Is there any example of space not having the homotopy type of a CW-complex?

Solution 1:

Since you are now asking for a connected example, here is a justification for Harry's example:

Lemma. The Hawaiian earring $H$ is not homotopy-equivalent to any CW-complex $X$.

Proof. Suppose to the contrary, $f: H\to X$ is a homotopy-equivalence. Since $H$ is compact, so is $f(H)$. Hence, $f(H)$ is contained in a finite subcomplex $Y$ of $X$. In particular, the subgroup $f_*(\pi_1(H))< \pi_1(X)$ is contained in a finitely generated subgroup (the image of $\pi_1(Y)$ under the map $\pi_1(Y)\to \pi_1(X)$) and, hence, is at most countable. However, $\pi_1(H)$ is known to be uncountable, see http://en.wikipedia.org/wiki/Hawaiian_earring. Therefore, $f$ does not induce a monomorphism of fundamental groups and, hence, cannot be a homotopy-equivalence. qed

Example. Local contractibility is not preserved by homotopy equivalence. Consider a compact subset $C$ of $R^2$ which is the union of countably many unit segments $[0z_n], n\in {\mathbb N}$, in the plane, which all have the origin $0\in R^2$ as an endpoint. Then $C$ is not locally contractible at any accumulation point $z\in C$ of the set $Z=\{z_n: n\in {\mathbb N}\}$. On the other hand, the set $C$ is clearly contractible (as any starlike subset of the Euclidean plane). Thus, $C$ is homotopy-equivalent to the point and point is, of course, locally contractible.

In particular, Harry's reasoning is insufficient to prove that $H$ is not homotopy-equivalent to a CW complex.

Solution 2:

The Hawaiian earring does not have the homotopy type of a CW-complex. I'm not sure of any completely general method for determining of a space has the homotopy type of a CW-complex.

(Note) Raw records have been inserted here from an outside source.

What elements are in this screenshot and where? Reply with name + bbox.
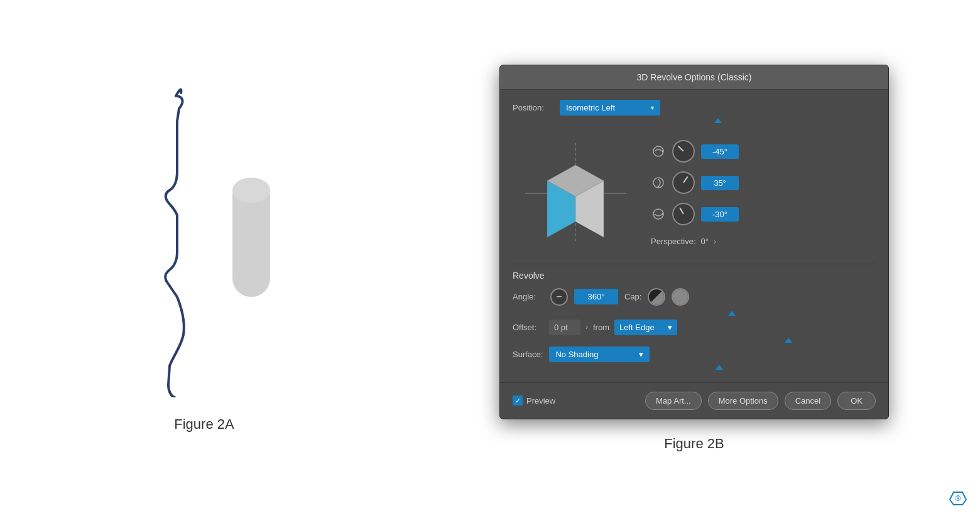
preview-label: Preview [526, 396, 555, 406]
offset-row: Offset: 0 pt › from Left Edge ▾ [513, 320, 876, 335]
cap-button-2[interactable] [672, 288, 689, 306]
figure-2a-label: Figure 2A [174, 416, 234, 433]
figure-2a-content [132, 83, 276, 397]
revolve-angle-row: Angle: − 360° Cap: [513, 288, 876, 306]
svg-text:®: ® [956, 494, 961, 503]
surface-row: Surface: No Shading ▾ [513, 347, 876, 362]
x-rotation-dial[interactable] [668, 136, 700, 168]
surface-label: Surface: [513, 350, 543, 359]
dialog-3d-revolve: 3D Revolve Options (Classic) Position: I… [499, 65, 889, 419]
position-row: Position: Isometric Left ▾ [513, 100, 876, 116]
isometric-cube-svg [513, 131, 638, 256]
more-options-button[interactable]: More Options [708, 392, 778, 410]
surface-chevron-icon: ▾ [639, 350, 643, 359]
perspective-chevron-icon[interactable]: › [714, 237, 716, 246]
offset-indicator-arrow [701, 338, 876, 343]
surface-dropdown[interactable]: No Shading ▾ [549, 347, 650, 362]
rotation-controls: -45° 35° [651, 140, 876, 246]
perspective-value[interactable]: 0° [701, 237, 709, 246]
x-rotation-row: -45° [651, 140, 876, 163]
y-rotation-value[interactable]: 35° [701, 176, 739, 190]
offset-input[interactable]: 0 pt [549, 320, 580, 335]
figure-2b-label: Figure 2B [664, 436, 724, 452]
y-rotation-dial[interactable] [668, 167, 699, 198]
dialog-title: 3D Revolve Options (Classic) [637, 72, 752, 82]
from-chevron-icon: ▾ [668, 323, 672, 332]
angle-indicator-arrow [588, 311, 876, 316]
y-rotation-row: 35° [651, 171, 876, 194]
z-rotation-icon [651, 207, 666, 222]
from-dropdown[interactable]: Left Edge ▾ [614, 320, 677, 335]
ok-button[interactable]: OK [837, 392, 876, 410]
angle-label: Angle: [513, 292, 544, 301]
preview-checkbox-area[interactable]: Preview [513, 395, 555, 406]
cube-controls-row: -45° 35° [513, 131, 876, 256]
surface-indicator-arrow [563, 365, 876, 370]
watermark-icon: ® [949, 487, 967, 506]
cancel-button[interactable]: Cancel [785, 392, 831, 410]
position-dropdown[interactable]: Isometric Left ▾ [560, 100, 660, 116]
right-figure-area: 3D Revolve Options (Classic) Position: I… [408, 0, 980, 516]
offset-label: Offset: [513, 323, 544, 332]
position-label: Position: [513, 103, 553, 112]
cap-button-1[interactable] [648, 288, 665, 306]
dialog-body: Position: Isometric Left ▾ [500, 90, 888, 382]
position-value: Isometric Left [566, 103, 615, 112]
revolve-section-label: Revolve [513, 271, 876, 281]
left-figure-area: Figure 2A [0, 0, 408, 516]
3d-shape-svg [226, 171, 276, 309]
preview-checkbox[interactable] [513, 395, 523, 406]
from-label: from [593, 323, 609, 332]
z-rotation-value[interactable]: -30° [701, 207, 739, 222]
z-rotation-dial[interactable] [668, 198, 699, 229]
cap-label: Cap: [624, 292, 641, 301]
x-rotation-icon [651, 144, 666, 159]
x-rotation-value[interactable]: -45° [701, 144, 739, 159]
map-art-button[interactable]: Map Art... [645, 392, 702, 410]
dialog-titlebar: 3D Revolve Options (Classic) [500, 65, 888, 90]
offset-stepper-icon[interactable]: › [585, 323, 588, 331]
z-rotation-row: -30° [651, 203, 876, 225]
dialog-footer: Preview Map Art... More Options Cancel O… [500, 382, 888, 419]
cube-area [513, 131, 638, 256]
perspective-label: Perspective: [651, 237, 696, 246]
divider [513, 264, 876, 264]
svg-rect-1 [232, 178, 270, 203]
from-value: Left Edge [619, 323, 655, 332]
perspective-row: Perspective: 0° › [651, 237, 876, 246]
position-indicator-arrow [560, 118, 876, 123]
surface-value: No Shading [555, 350, 598, 359]
profile-curve-svg [132, 83, 207, 397]
chevron-down-icon: ▾ [651, 104, 654, 111]
y-rotation-icon [651, 175, 666, 190]
angle-input[interactable]: 360° [574, 289, 618, 304]
angle-decrease-button[interactable]: − [550, 288, 568, 306]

Edit: The Hawaiian earring not having the homotopy type of a CW-complex comes from it not being locally contractible, which every CW-complex must be. To demonstrate that it isn't locally contractible, consider an open neighbourhood of the origin and observe that any such neighbourhood will contain all but finitely many circles. This is homeomorphic to the entire earring, which is not contractible.

Solution 3:

The cantor set is one.

It is s compact space with infinitely many connected components, and compact CW spaces can only have finitely many.

Solution 4:

Here are two more examples similar to Mariano's answer (together with Moishe's comment).

Example 1. Let $A \subset \mathbb{R}$ be $$A = \{ \frac{1}{n} \mid n \in \mathbb{N} \} \cup \{0\}.$$ Let $f \colon A \to Y$ be a map to a CW complex $Y$. Then the point $f(0) \in Y$ has a path-connected neighborhood $V \subseteq Y$, and there is a neighborhood $U$ of $0 \in A$ satisfying $f(U) \subseteq V$. Hence, $f$ induces a map on path components $f_* \colon \pi_0(A) \to \pi_0(Y)$ which is not injective. In particular, $f$ is not a homotopy equivalence.

Example 2. Let $T \subset \mathbb{R}^2$ be the topologist's sine curve $$T = \{ (x, \sin \frac{1}{x}) \mid x \in (0,1] \} \cup \{(0,0)\}.$$ Let $f \colon T \to Y$ be a map to a CW complex $Y$. Since $T$ is connected, $f(T)$ is connected. Since the path components of $Y$ agree with its connected components, $f(T)$ lies within one path component of $Y$. Hence, $f$ induces a map on path components $f_* \colon \pi_0(T) \to \pi_0(Y)$ which is not injective.

Remark. Example 2 holds more generally for any space $X$ with some connected component that contains more than one path component. In fact, the property that connected components agree with path components is invariant under homotopy equivalence.